(Photo courtesy of IslamicReliefUSA at Flickr)

Last weekend, I lamented that the Western media wasn’t reporting the expected fraud activity in the wake of the China earthquake and the Burma (Myanmar) cyclone.

Most of the scam activity, associated with the earthquake, was being reported out of China.

Having been extremely busy in my day job, I didn’t get the chance to follow-up and see if this trend would continue. It did not and as expected, inboxes are being targeted with come-ons designed to take away from those, who would really benefit from our charitable impulses.

As expected, we are now seeing fraudsters, using their favorite technique (spam) to trick people out of their hard-earned money and (possibly) their personal and financial details.

The reason, I mention personal and financial details being stolen (identity theft) is because malware is being dropped on systems when unsuspecting people click on a link regarding a plea for financial assistance. Sadly, this more technical means of stealing information is becoming more and more commonplace. Not very intelligent criminals (my opinion) can easily buy all the software necessary to do it — which sometimes comes with technical support — right over the Internet.

Of course, identity theft, might not be the only intent in dropping the malware. Frequently, the intent is to take over your system and turn it into a member of a botnet so it can be used as a spam spewing zombie. Most of the time, the owner isn’t aware their computer (zombie) is being used to flood cyberspace with spam e-mails.

Internet security firms are reporting suspicious e-mails asking for help and marketable domain names are fetching premium prices.

Sophos went on record that they had detected malicious software attached to some of these spam mails. McAfee also reported malware attached to electronic documents referencing the earthquake. The FBI issued an alert on this subject, also.

As a discaimer, at first sight, it can be hard to determine if a request for a donation is legitimate or not. Charity is a often practiced social-engineering ploy used by fraudsters and associated internet ghouls to steal money.

Besides using the Internet, charity fraudsters also use the telephone, snail mail, or even go door to door. Text messaging is another tool being used to commit charity fraud, also. This surfaced in the activity reported in China last week.

The best thing to do — before handing over your hard earned money for an honorable cause — is to make sure the entity receiving it is legitimate. Taking the time to check things out will help ensure the money goes where it is supposed to.

It might also be wise to give directly to an organization. Besides fraudsters, a lot of telemarketing types sell their services to charities and take a cut of the action. Simply stated, this means that less money will reach the people you are trying to help.

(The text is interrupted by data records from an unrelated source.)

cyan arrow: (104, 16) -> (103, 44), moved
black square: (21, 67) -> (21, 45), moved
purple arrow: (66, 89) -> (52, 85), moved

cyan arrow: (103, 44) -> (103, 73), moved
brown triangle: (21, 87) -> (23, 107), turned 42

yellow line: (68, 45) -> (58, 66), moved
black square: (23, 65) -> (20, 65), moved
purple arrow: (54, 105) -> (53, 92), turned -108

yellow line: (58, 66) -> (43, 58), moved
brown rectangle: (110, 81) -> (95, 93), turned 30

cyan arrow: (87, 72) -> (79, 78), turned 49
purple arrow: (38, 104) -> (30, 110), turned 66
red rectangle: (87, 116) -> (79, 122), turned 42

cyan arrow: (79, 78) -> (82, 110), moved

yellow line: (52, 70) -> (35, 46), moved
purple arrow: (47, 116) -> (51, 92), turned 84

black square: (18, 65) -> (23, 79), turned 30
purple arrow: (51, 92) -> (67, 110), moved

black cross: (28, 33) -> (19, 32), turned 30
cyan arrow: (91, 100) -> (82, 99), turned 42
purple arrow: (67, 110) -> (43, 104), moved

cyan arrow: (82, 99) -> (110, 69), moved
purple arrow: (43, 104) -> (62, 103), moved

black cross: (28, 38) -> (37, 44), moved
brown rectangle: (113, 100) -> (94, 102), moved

Listed below are some places, where you can cut out the middle-man, or avoid handing over your money to a scam artist. Please note, these organizations, might or might not be involved in the current earthquake and cyclone efforts. Current events often dictate the disaster come-on currently being used by fraudsters.

The United Way, http://national.unitedway.org/, 800 272-4630.

American Red Cross, http://www.redcross.org/, 800-HELP-NOW

Salvation Army, http://www.salvationarmyusa.org/, 800-SAL-ARMY

Network for Good, http://www.networkforgood.org/.

Habitat for Humanity, http://www.habitat.org/, 800-HABITAT.

Samaritan’s Purse, http://www.samaritanspurse.org/, 800 665-2843.

Save the Children, http://www.savethechildren.org/, 800 728-3843.

Humane Society of America, http://www.hsus.org/, 888 259-5431.

Feed the Children, http://www.feedthechildren.org/, 800-525-7575.

America’s Second Harvest, http://www.secondharvest.org/, 800 771-2303.

Additionally, if you are interested in charities that do a lot of work in Asia, here is another list:

Doctors without Borders
Mobilizing to provide medical assistance, blankets, water, sleeping mats and tents.

International Federation of Red Cross and Red Crescent Societies
Dispatching teams to assess damages and the needs of victims.

International Rescue Committee
Assessing immediate needs on the ground and preparing emergency response.

Mercy Corps
On the ground providing emergency relief, including water and tents.

On the ground assessing the response effort and responding to victims.

Sending emergency staff to distribute aid and make further assessments of the damage.

In more general terms, there are some excellent sites to check out, whether a charity is legitimate or not:

Better Business Bureau Wise Giving Alliance, http://www.bbb.org/charity/.

Charity Navigator, http://www.charitywatch.org/.

American Institute for Philanthropy, http://www.guidestar.org/.

Last, but not least – I would like to provide some resources to report suspected fraud activity.

If it is cyber related, report it to the Internet Crime Complaint Center.


For more general complaints, fraud can be reported to the Federal Trade Commisssion, here.